DATASET
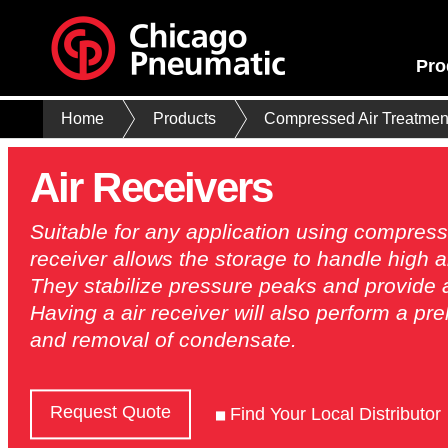
Pro
Home
Products
Compressed Air Treatmen
Air Receivers
Suitable for any application using compresse
receiver allows the storage to handle high 
They stabilize pressure peaks and provide a 
Having a air receiver will also perform a pr
and removal of condensate.
Request Quote
Find Your Local Distributor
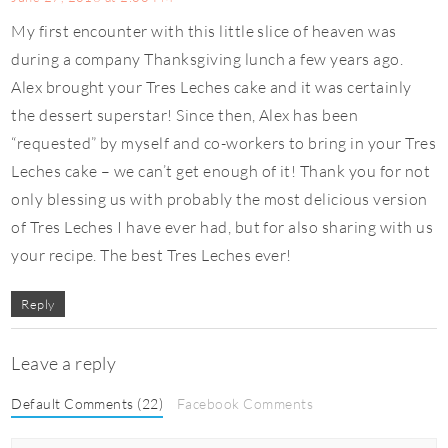
My first encounter with this little slice of heaven was
during a company Thanksgiving lunch a few years ago.
Alex brought your Tres Leches cake and it was certainly
the dessert superstar! Since then, Alex has been
“requested” by myself and co-workers to bring in your Tres
Leches cake – we can’t get enough of it! Thank you for not
only blessing us with probably the most delicious version
of Tres Leches I have ever had, but for also sharing with us
your recipe. The best Tres Leches ever!
Reply
Leave a reply
Default Comments (22)
Facebook Comments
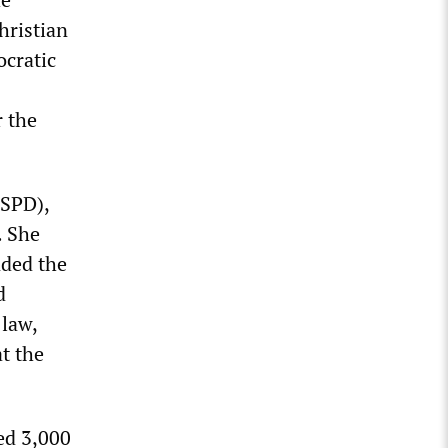
hristian
cratic
r the
(SPD),
. She
nded the
d
 law,
t the
ed 3,000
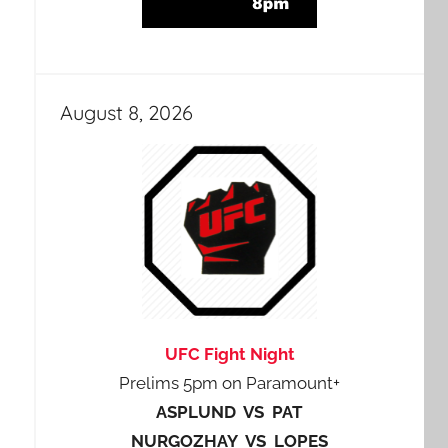
August 8, 2026
UFC Fight Night
Prelims 5pm on Paramount+
ASPLUND VS PAT
NURGOZHAY VS LOPES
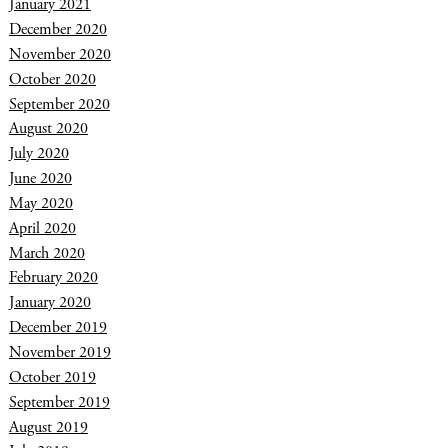
January 2021
December 2020
November 2020
October 2020
September 2020
August 2020
July 2020
June 2020
May 2020
April 2020
March 2020
February 2020
January 2020
December 2019
November 2019
October 2019
September 2019
August 2019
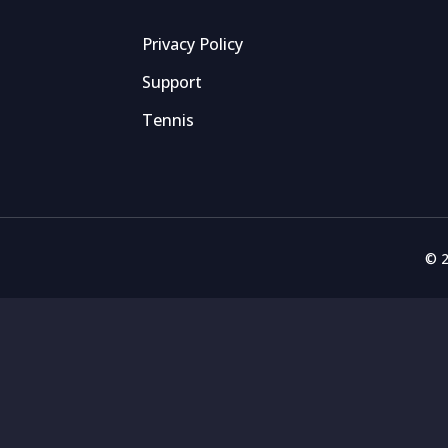
Privacy Policy
Support
Tennis
© 2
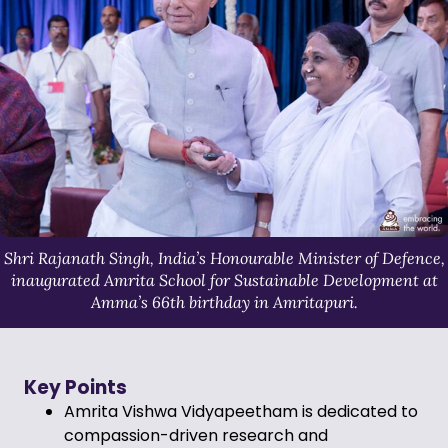
Shri Rajanath Singh, India’s Honourable Minister of Defence,
inaugurated Amrita School for Sustainable Development at
Amma’s 66th birthday in Amritapuri.
Key Points
Amrita Vishwa Vidyapeetham is dedicated to
compassion-driven research and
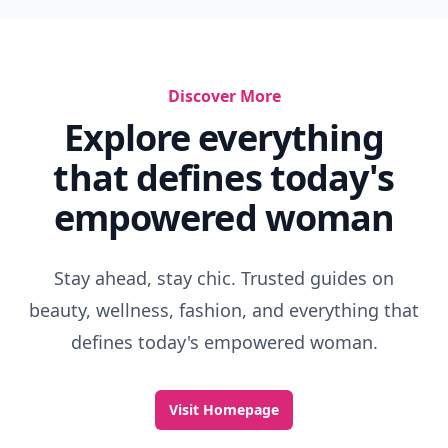
Discover More
Explore everything
that defines today's
empowered woman
Stay ahead, stay chic. Trusted guides on
beauty, wellness, fashion, and everything that
defines today's empowered woman.
Visit Homepage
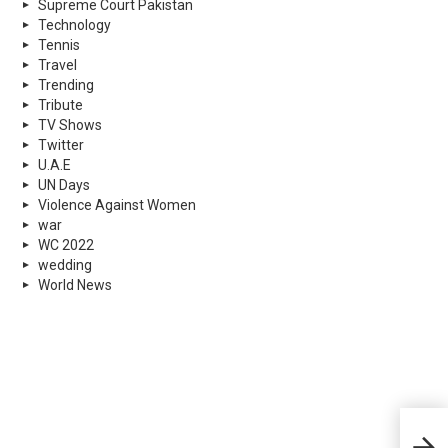
Supreme Court Pakistan
Technology
Tennis
Travel
Trending
Tribute
TV Shows
Twitter
U.A.E
UN Days
Violence Against Women
war
WC 2022
wedding
World News
Paki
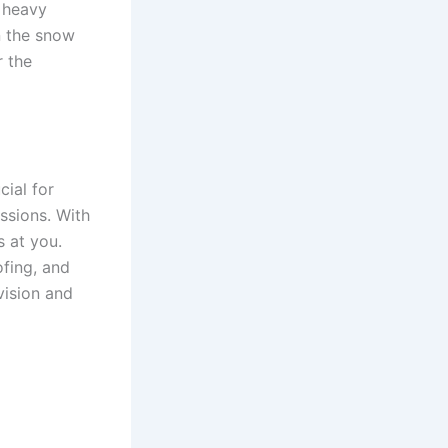
a heavy
n the snow
r the
ial for
ssions. With
s at you.
fing, and
 vision and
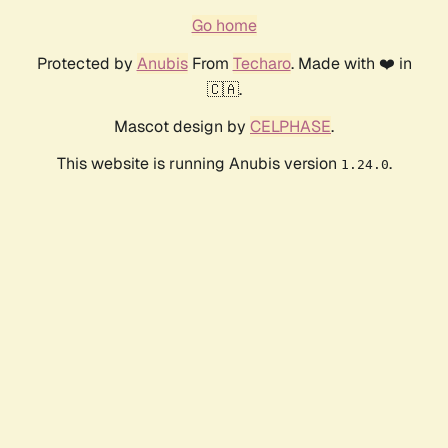
Go home
Protected by
Anubis
From
Techaro
. Made with ❤️ in
🇨🇦.
Mascot design by
CELPHASE
.
This website is running Anubis version
.
1.24.0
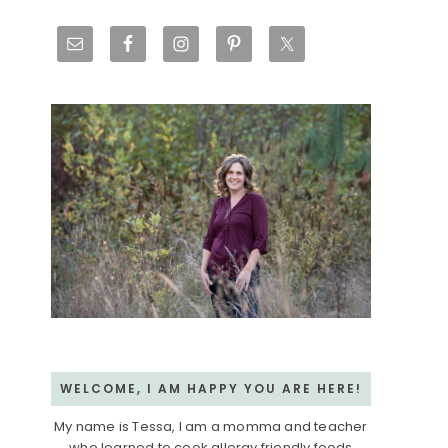
Primary
Sidebar
WELCOME, I AM HAPPY YOU ARE HERE!
My name is Tessa, I am a momma and teacher
who learned to cook allergy friendly foods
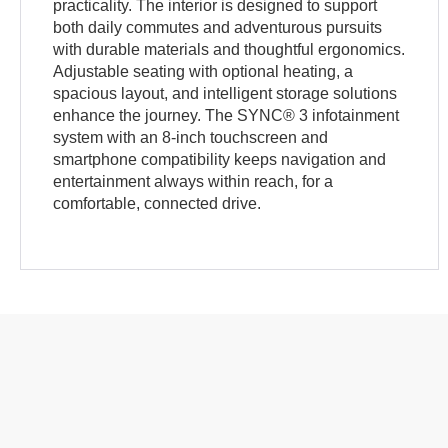
practicality. The interior is designed to support
both daily commutes and adventurous pursuits
with durable materials and thoughtful ergonomics.
Adjustable seating with optional heating, a
spacious layout, and intelligent storage solutions
enhance the journey. The SYNC® 3 infotainment
system with an 8-inch touchscreen and
smartphone compatibility keeps navigation and
entertainment always within reach, for a
comfortable, connected drive.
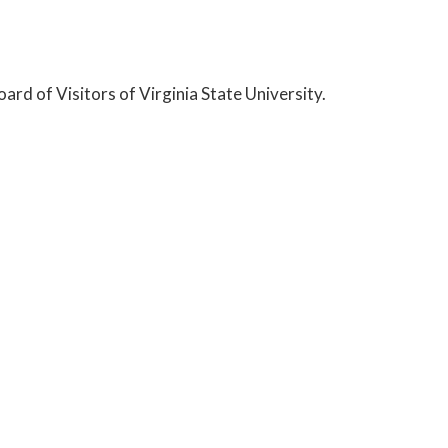
ard of Visitors of Virginia State University.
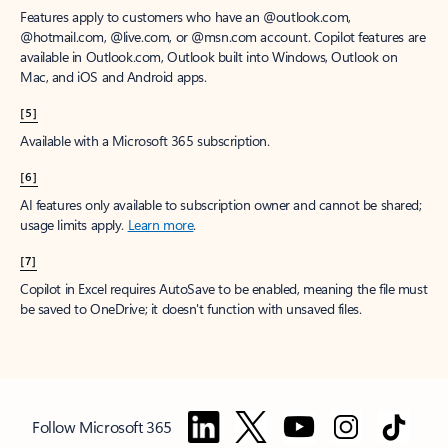
Features apply to customers who have an @outlook.com,
@hotmail.com, @live.com, or @msn.com account. Copilot features are
available in Outlook.com, Outlook built into Windows, Outlook on
Mac, and iOS and Android apps.
[5]
Available with a Microsoft 365 subscription.
[6]
AI features only available to subscription owner and cannot be shared;
usage limits apply.
Learn more
.
[7]
Copilot in Excel requires AutoSave to be enabled, meaning the file must
be saved to OneDrive; it doesn't function with unsaved files.
Follow Microsoft 365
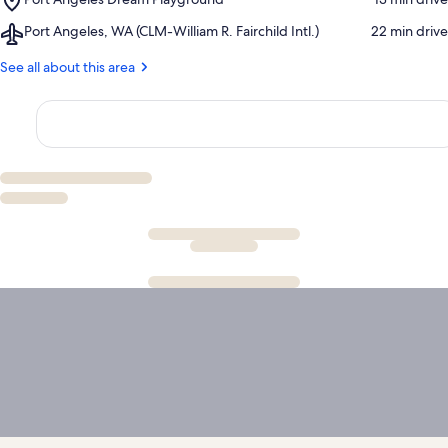
National
Visitor
Port
Park
Center
Airport,
Port Angeles, WA (CLM-William R. Fairchild Intl.)
‪22 min drive‬
Angeles
Port
Dream
Angeles,
See all about this area
Playground
WA
(CLM-
William
R.
Fairchild
Intl.)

REQUIREMENT
With the pictures left aside, set down each entry above exactly as it stands.

RESPONSE BELOW
Pro
Home
Products
Compressed Air Treatmen
Air Receivers
Suitable for any application using compresse
receiver allows the storage to handle high 
They stabilize pressure peaks and provide a 
Having a air receiver will also perform a pr
and removal of condensate.
Request Quote
Find Your Local Distributor
My first encounter with this little slice of heaven was
during a company Thanksgiving lunch a few years ago.
Alex brought your Tres Leches cake and it was certainly
the dessert superstar! Since then, Alex has been
“requested” by myself and co-workers to bring in your Tres
Leches cake – we can’t get enough of it! Thank you for not
only blessing us with probably the most delicious version
of Tres Leches I have ever had, but for also sharing with us
your recipe. The best Tres Leches ever!
Reply
Leave a reply
Default Comments (22)
Facebook Comments
hristian
cratic
r the
(SPD),
. She
nded the
d
 law,
t the
ed 3,000
August 8, 2026
UFC Fight Night
Prelims 5pm on Paramount+
ASPLUND VS PAT
NURGOZHAY VS LOPES
January 2021
December 2020
November 2020
October 2020
September 2020
August 2020
July 2020
June 2020
May 2020
April 2020
March 2020
February 2020
January 2020
December 2019
November 2019
October 2019
September 2019
August 2019
Privacy Policy
Support
Tennis
© 2
Shri Rajanath Singh, India’s Honourable Minister of Defence,
inaugurated Amrita School for Sustainable Development at
Amma’s 66th birthday in Amritapuri.
Key Points
Amrita Vishwa Vidyapeetham is dedicated to
compassion-driven research and
Discover More
Explore everything
that defines today's
empowered woman
Stay ahead, stay chic. Trusted guides on
beauty, wellness, fashion, and everything that
defines today's empowered woman.
Visit Homepage
Supreme Court Pakistan
Technology
Tennis
Travel
Trending
Tribute
TV Shows
Twitter
U.A.E
UN Days
Violence Against Women
war
WC 2022
wedding
World News
Paki
a heavy
n the snow
r the
ial for
ssions. With
s at you.
fing, and
 vision and
Go home
Protected by
Anubis
From
Techaro
. Made with ❤️ in
🇨🇦.
Mascot design by
CELPHASE
.
This website is running Anubis version
.
1.24.0
Primary
Sidebar
WELCOME, I AM HAPPY YOU ARE HERE!
My name is Tessa, I am a momma and teacher
who learned to cook allergy friendly foods
practicality. The interior is designed to support
both daily commutes and adventurous pursuits
with durable materials and thoughtful ergonomics.
Adjustable seating with optional heating, a
spacious layout, and intelligent storage solutions
enhance the journey. The SYNC® 3 infotainment
system with an 8-inch touchscreen and
smartphone compatibility keeps navigation and
entertainment always within reach, for a
comfortable, connected drive.
ard of Visitors of Virginia State University.
Features apply to customers who have an @outlook.com,
@hotmail.com, @live.com, or @msn.com account. Copilot features are
available in Outlook.com, Outlook built into Windows, Outlook on
Mac, and iOS and Android apps.
[5]
Available with a Microsoft 365 subscription.
[6]
AI features only available to subscription owner and cannot be shared;
usage limits apply.
Learn more
.
[7]
Copilot in Excel requires AutoSave to be enabled, meaning the file must
be saved to OneDrive; it doesn't function with unsaved files.
Follow Microsoft 365
National
Visitor
Port
Park
Center
Airport,
Port Angeles, WA (CLM-William R. Fairchild Intl.)
‪22 min drive‬
Angeles
Port
Dream
Angeles,
See all about this area
Playground
WA
(CLM-
William
R.
Fairchild
Intl.)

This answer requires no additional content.